Achieving net-zero emissions by 2050 – as outlined in the Paris Agreement – will thus require the decarbonization of industry. And technologically speaking, it is absolutely possible. Carbon capture and storage, electrified industrial processes, biomass, hydrogen and synthetic fuels from renewable electricity – all are possible today and, taken together, would mitigate all emissions.

But beyond the technological, barriers remain. Some sectors are more difficult to decarbonize than others, and major technological developments need to take place as part of the process of scaling technologies. Engineers will have to re-think numerous industrial processes, figuring out how renewable fuels, or renewable electricity, can be used instead of fossil fuels. On the whole, however, decarbonizing heavy industry is feasible – and necessary to meet climate goals.

To finance decarbonization, risks and costs must be shared

In absolute numbers globally, the costs associated with decarbonizing industry and heavy traffic are staggering. But the amount of needed investments would have only a small impact on the overall economy, with cost estimates in the range of 0.5% to 1% of global GDP.

However, for the individual company looking to decarbonize, production costs may actually double. Passing these costs on to buyers can look very challenging, especially for sectors exposed to international competition and markets. When companies do not clearly see how they can charge their customers for the costs of decarbonization, they will not make the needed investments – even if the additional cost on final products at the end of the supply chain is small.

Aerial top-down view of large silos containing materials at a cement factory.
Decarbonizing cement production is technologically feasible – but comes at a cost. Photo: Getty / Michael Milner

The key nut to crack, then, is how to distribute that cost and how to share the risk among the private and the public sectors. Research that is ongoing at the Stockholm Sustainable Finance Centre indicates that actors in the financial sector are very willing to take concrete steps towards supporting sustainable finance. For example, green bonds always find investors, and investors actually demand more than what is available.

The problem is that these actors continue to assess risks and rewards in traditional ways. Long-term climate risks are not factored in unless policies are in sight to raising carbon prices or banning fossil fuels. Also, innovative solutions that have not yet been developed at scale are assessed as inherently riskier. The result: Investors cannot move ahead at the necessary pace.

How governments can accelerate decarbonization

In other words, governments need to provide incentives for companies to decarbonize, and decarbonize quickly. Sufficiently high carbon taxes that covered most regions and sectors would change the competitive landscape, not only creating an incentive to invest in decarbonization but also ensuring low-carbon technologies are not at a price disadvantage. But carbon prices are currently not strong enough or widespread enough to speed up the decarbonization process, and the outlook for stronger international momentum is dim.

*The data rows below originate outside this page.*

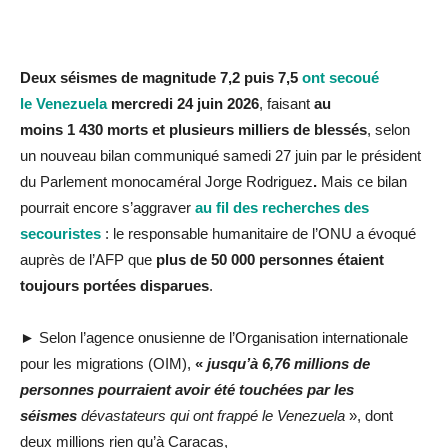
Deux séismes de magnitude 7,2 puis 7,5
ont secoué
le Venezuela
mercredi 24 juin 2026
, faisant
au
moins 1
430 morts et plusieurs milliers de blessés
, selon
un nouveau bilan communiqué samedi 27 juin par le président
du Parlement monocaméral Jorge Rodriguez
.
Mais ce bilan
pourrait encore s’aggraver
au fil des recherches des
secouristes
: le responsable humanitaire de l’ONU a évoqué
auprès de l’AFP que
plus de 50
000 personnes étaient
toujours portées disparues
.
► Selon l’agence onusienne de l’Organisation internationale
pour les migrations (OIM),
«
jusqu’à 6,76 millions de
personnes pourraient avoir été touchées par les
séismes
dévastateurs qui ont frappé le Venezuela
», dont
deux millions rien qu’à Caracas,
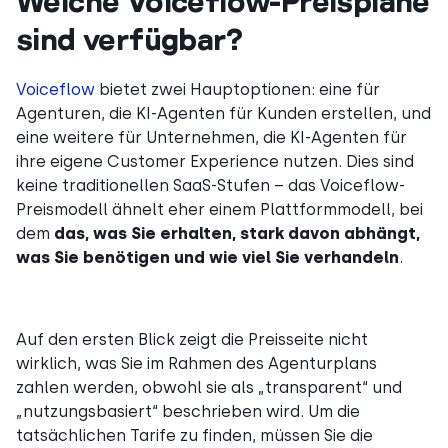
Welche Voiceflow-Preispläne
sind verfügbar?
Voiceflow
bietet zwei Hauptoptionen: eine für
Agenturen, die KI-Agenten für Kunden erstellen, und
eine weitere für Unternehmen, die KI-Agenten für
ihre eigene Customer Experience nutzen. Dies sind
keine traditionellen SaaS-Stufen – das Voiceflow-
Preismodell ähnelt eher einem Plattformmodell, bei
dem
das, was Sie erhalten, stark davon abhängt,
was Sie benötigen und wie viel Sie verhandeln
.
Auf den ersten Blick zeigt die Preisseite nicht
wirklich, was Sie im Rahmen des Agenturplans
zahlen werden, obwohl sie als „transparent“ und
„nutzungsbasiert“ beschrieben wird. Um die
tatsächlichen Tarife zu finden, müssen Sie die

With no higher carbon price in sight, any company that wants to decarbonize has to invest large amounts of capital over a very long time, while still being exposed to international competition. While the state already plays a role in helping during the early phases of technological development, it is in the later phases of demonstration and deployment that investment costs become significant. Governments may therefore need to start playing a bigger role in providing financing to companies that are ready to pilot and demonstrate carbon-neutral solutions.

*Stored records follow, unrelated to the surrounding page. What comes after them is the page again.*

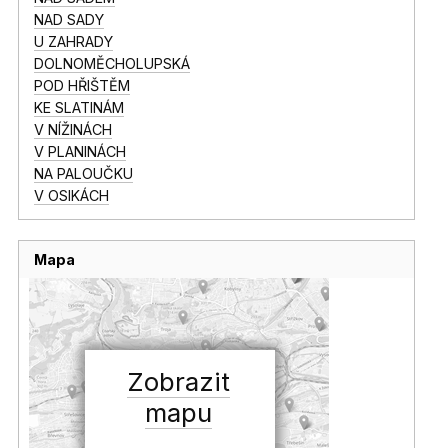
NAD SADY
U ZAHRADY
DOLNOMĚCHOLUPSKÁ
POD HŘIŠTĚM
KE SLATINÁM
V NÍŽINÁCH
V PLANINÁCH
NA PALOUČKU
V OSIKÁCH
Mapa
Zobrazit
mapu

This would be an expansion of industry policy already natural to many countries. In Sweden, for example, the state already plays a role in many industrial sectors; it is also working with companies and researchers (including SEI) in the so-called Hybrit project to develop and implement a novel process for fossil-fuel-free steel production. The hope is that this partnership – and others – can incentivize change.

Iron ore pellets + hydrogen = sponge iron + water
Figure 1. Basic structure of iron reduction based on hydrogen. Image: HYBRIT (adapted)

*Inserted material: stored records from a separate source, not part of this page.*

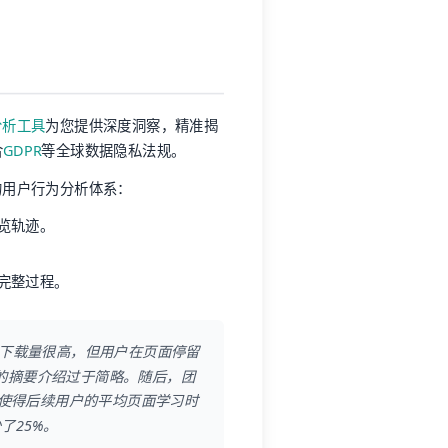
分析工具
为您提供深度洞察，精准揭
合
GDPR
等全球数据隐私法规。
的用户行为分析体系：
览轨迹。
完整过程。
的下载量很高，但用户在页面停留
档的摘要介绍过于简略。随后，团
使得后续用户的平均页面学习时
了25%。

Steel is only one sector, and Sweden only one country. But such partnerships are possible in the many other countries where governments own mines or infrastructure or electricity grids. In all those areas, it is inevitable that the state is part of the process of decarbonization. Governments could aid this process further by guaranteeing markets. Setting rules for public procurement that require low-carbon cement or low-carbon steel in publicly funded infrastructure is one example of how governments could help to guarantee future demand.

Thinking out of the box to create new partnerships

Of course, we should not only look to the state to create conditions favourable to the decarbonization of industry. Private sector players can also do their part: If a large player like IKEA committed to buying low-carbon steel, that would be a powerful signal.

Under textbook conditions, of course, it would be enough to rely on markets to set the pace for progress. The private sector tends to move fast as soon as the economic incentive is there. But it has limited room to experiment with solutions that are more expensive than the standard one.

As long as global carbon prices remain low, relying on market forces alone is not sufficient. Emissions have to be reduced quickly to meet climate goals, and while no-one wants to undermine the benefits of liberal markets, research indicates that the state has to play an active role in decarbonizing industry.